Sources: - Wikidata: Structured properties, canonical QIDs - Wikipedia: Prose context, descriptions, categories - Industry databases: Domain-specific enrichment
Source Merging: - Duplicate claims are merged, not rejected - Sources accumulate with corroboration bonus (+5% per source) - Temporal conflicts tracked when sources disagree - Everything maintains provenance
Source Authority¶
Tenant-configurable trust multipliers:
| Source Type | Default Authority |
|---|---|
| Internal Documents | 0.85 |
| Wikidata | 0.80 |
| Wikipedia | 0.75 |
| Data Connectors | 0.70 |
| Web Research | 0.60 |
| User Input | 0.50 |
Tenants can override these to match their trust models.
Temporal Reasoning¶
The graph supports queries like: - "Who was the CEO in Q3 2024?" - "What contracts were active on January 1, 2025?" - "Show me claims that changed between March and June"

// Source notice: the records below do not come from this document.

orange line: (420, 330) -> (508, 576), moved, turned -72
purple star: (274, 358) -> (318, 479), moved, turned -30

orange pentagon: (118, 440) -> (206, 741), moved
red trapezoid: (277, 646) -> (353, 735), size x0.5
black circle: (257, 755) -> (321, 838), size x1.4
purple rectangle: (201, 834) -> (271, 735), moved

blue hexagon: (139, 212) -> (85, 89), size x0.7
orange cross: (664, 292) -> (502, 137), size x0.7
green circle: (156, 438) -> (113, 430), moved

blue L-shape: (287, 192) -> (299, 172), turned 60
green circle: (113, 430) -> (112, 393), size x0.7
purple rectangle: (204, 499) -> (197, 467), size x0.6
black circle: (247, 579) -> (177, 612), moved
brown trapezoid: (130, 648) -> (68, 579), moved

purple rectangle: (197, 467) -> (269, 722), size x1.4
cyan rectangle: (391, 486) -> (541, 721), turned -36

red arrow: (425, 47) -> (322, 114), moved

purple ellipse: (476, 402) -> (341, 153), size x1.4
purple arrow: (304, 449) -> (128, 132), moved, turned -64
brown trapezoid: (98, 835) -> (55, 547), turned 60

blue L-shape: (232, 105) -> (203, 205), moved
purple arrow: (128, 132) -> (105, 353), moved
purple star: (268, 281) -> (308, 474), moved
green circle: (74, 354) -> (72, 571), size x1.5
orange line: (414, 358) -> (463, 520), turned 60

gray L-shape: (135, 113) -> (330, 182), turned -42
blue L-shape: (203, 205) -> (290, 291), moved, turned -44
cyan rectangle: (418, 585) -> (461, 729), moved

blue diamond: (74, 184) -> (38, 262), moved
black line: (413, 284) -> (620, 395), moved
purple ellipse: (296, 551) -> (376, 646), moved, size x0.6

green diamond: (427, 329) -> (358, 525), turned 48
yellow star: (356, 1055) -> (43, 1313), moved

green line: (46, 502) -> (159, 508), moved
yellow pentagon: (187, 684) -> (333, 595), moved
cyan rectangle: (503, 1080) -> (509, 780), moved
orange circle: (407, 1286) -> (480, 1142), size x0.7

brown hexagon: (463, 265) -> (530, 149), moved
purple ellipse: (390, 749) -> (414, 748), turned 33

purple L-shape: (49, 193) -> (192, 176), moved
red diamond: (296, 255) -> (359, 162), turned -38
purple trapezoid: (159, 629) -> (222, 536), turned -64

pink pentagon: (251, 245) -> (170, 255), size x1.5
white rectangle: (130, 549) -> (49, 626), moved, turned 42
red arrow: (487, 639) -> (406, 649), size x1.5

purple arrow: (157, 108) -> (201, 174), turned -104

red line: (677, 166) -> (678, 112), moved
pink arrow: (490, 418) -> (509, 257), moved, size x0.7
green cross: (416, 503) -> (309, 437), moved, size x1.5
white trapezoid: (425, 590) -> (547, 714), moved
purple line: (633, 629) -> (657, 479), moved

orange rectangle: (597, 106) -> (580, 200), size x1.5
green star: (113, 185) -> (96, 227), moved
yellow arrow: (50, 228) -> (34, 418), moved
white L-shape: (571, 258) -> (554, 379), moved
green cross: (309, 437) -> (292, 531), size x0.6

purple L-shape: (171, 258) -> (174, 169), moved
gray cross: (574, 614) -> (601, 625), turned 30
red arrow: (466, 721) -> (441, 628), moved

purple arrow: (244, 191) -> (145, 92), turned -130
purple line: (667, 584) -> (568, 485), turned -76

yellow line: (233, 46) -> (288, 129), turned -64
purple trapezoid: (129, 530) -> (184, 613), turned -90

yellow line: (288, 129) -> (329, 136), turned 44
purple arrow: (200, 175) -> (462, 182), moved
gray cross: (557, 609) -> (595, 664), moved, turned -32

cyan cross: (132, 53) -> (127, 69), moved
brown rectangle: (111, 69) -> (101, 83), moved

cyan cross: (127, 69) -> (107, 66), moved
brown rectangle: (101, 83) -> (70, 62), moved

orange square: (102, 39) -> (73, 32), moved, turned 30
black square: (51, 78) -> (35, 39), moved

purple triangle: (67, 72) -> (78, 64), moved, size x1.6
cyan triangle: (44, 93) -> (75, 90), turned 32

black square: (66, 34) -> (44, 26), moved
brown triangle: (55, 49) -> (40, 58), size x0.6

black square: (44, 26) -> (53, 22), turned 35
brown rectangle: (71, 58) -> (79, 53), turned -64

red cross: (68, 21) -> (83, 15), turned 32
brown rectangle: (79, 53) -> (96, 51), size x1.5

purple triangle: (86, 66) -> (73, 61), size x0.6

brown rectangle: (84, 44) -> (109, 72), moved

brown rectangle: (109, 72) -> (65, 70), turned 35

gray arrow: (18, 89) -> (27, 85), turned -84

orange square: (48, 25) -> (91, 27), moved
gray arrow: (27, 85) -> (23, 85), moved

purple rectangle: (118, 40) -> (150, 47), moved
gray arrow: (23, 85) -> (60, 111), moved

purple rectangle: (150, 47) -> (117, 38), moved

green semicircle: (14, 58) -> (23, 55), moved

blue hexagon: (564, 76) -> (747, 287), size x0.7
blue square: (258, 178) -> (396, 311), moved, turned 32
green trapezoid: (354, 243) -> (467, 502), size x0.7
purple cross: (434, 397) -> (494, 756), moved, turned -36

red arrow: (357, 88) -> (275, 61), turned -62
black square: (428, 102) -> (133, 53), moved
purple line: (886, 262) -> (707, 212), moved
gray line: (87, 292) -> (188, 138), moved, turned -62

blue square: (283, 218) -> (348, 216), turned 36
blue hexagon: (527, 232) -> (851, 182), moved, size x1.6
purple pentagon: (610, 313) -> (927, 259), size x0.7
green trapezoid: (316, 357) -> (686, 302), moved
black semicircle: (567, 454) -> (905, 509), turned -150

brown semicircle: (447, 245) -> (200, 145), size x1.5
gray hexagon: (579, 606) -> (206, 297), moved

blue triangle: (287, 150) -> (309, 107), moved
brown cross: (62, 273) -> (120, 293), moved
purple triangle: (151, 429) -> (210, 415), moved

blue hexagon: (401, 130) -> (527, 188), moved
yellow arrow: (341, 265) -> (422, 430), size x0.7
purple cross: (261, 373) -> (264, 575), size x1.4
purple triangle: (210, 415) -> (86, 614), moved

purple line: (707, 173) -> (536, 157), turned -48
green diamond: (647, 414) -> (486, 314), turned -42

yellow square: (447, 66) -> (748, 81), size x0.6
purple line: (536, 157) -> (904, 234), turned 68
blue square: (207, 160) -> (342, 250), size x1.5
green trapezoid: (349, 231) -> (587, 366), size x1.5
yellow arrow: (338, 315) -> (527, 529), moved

All relationships and claims track valid_from and valid_until timestamps.
Federation-Ready Design¶
All entities and claims are designed to flow across organizational boundaries:
What federates: - Entity references (canonical IDs) - Verified claims (with full provenance) - Relationship signals (anonymized if needed) - Trust scores
What stays home: - Documents (source material) - Raw data (never leaves) - PII (protected)
Security & Isolation¶
Every Knowledge Graph table enforces: - Row-Level Security (RLS) with tenant_id - Service role bypass for background enrichment - Audit logging on all mutations
A tenant can never see another tenant's graph.
Performance¶
- 100% embedding coverage for semantic search
- 86.7% entity enrichment rate from external sources
- Indexes: 41+ specialized indexes for graph traversal
- Caching: Redis caching for frequently accessed entities
What This Enables¶
| Without Knowledge Graph | With Knowledge Graph |
|---|---|
| "AI said X" | "AI said X, here's the source" |
| No temporal context | "This was true in Q3 2024" |
| Hallucinated connections | "No evidence for this relationship" |
| Black box reasoning | "Here's the chain of inference" |
| Session-based memory | Persistent organizational knowledge |
| No contradiction detection | "Sources A and B disagree" |
The Result¶
Every question Archie answers is grounded in verified facts from your organization's Knowledge Graph.
Not "here's what I think"—here's what I know, and why I know it.
The foundation of verifiable intelligence.